╭─ Source data

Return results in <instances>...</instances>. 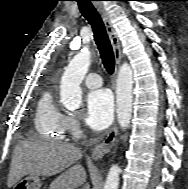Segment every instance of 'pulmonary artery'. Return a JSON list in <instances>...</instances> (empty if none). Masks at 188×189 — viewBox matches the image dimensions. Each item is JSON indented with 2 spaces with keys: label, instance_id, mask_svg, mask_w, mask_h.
Wrapping results in <instances>:
<instances>
[{
  "label": "pulmonary artery",
  "instance_id": "1",
  "mask_svg": "<svg viewBox=\"0 0 188 189\" xmlns=\"http://www.w3.org/2000/svg\"><path fill=\"white\" fill-rule=\"evenodd\" d=\"M84 83L89 88H97L102 85V78L96 73H89L85 76Z\"/></svg>",
  "mask_w": 188,
  "mask_h": 189
}]
</instances>
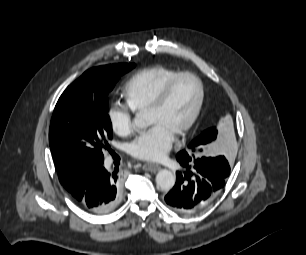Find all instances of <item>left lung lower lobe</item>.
<instances>
[{
    "instance_id": "obj_1",
    "label": "left lung lower lobe",
    "mask_w": 306,
    "mask_h": 255,
    "mask_svg": "<svg viewBox=\"0 0 306 255\" xmlns=\"http://www.w3.org/2000/svg\"><path fill=\"white\" fill-rule=\"evenodd\" d=\"M176 158L183 172L176 173L175 186L165 196V201L176 212H198L221 191L230 171L192 159L185 151L179 152Z\"/></svg>"
}]
</instances>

╰─

Please retype, exactly and with the pictures left out, the lines from the line containing "Find all instances" through the last line of the records above.

Task solution.
Find all instances of <item>left lung lower lobe</item>.
<instances>
[{
    "instance_id": "obj_1",
    "label": "left lung lower lobe",
    "mask_w": 306,
    "mask_h": 255,
    "mask_svg": "<svg viewBox=\"0 0 306 255\" xmlns=\"http://www.w3.org/2000/svg\"><path fill=\"white\" fill-rule=\"evenodd\" d=\"M176 158L183 172L176 173L175 186L165 196V201L176 212H198L221 191L230 171L192 159L185 151L179 152Z\"/></svg>"
}]
</instances>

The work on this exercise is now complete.